• Task directions: Would you repeat the listing exactly but omit every picture?
-- Data records follows --
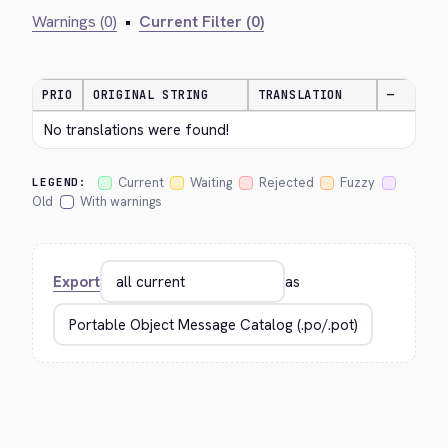
Warnings (0)
•
Current Filter (0)
PRIO
ORIGINAL STRING
TRANSLATION
—
No translations were found!
Current
Waiting
Rejected
Fuzzy
LEGEND:
Old
With warnings
Export
as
-- Data records concluded --
• Result:
Warnings (0)
•
Current Filter (0)
PRIO
ORIGINAL STRING
TRANSLATION
—
No translations were found!
Current
Waiting
Rejected
Fuzzy
LEGEND:
Old
With warnings
Export
as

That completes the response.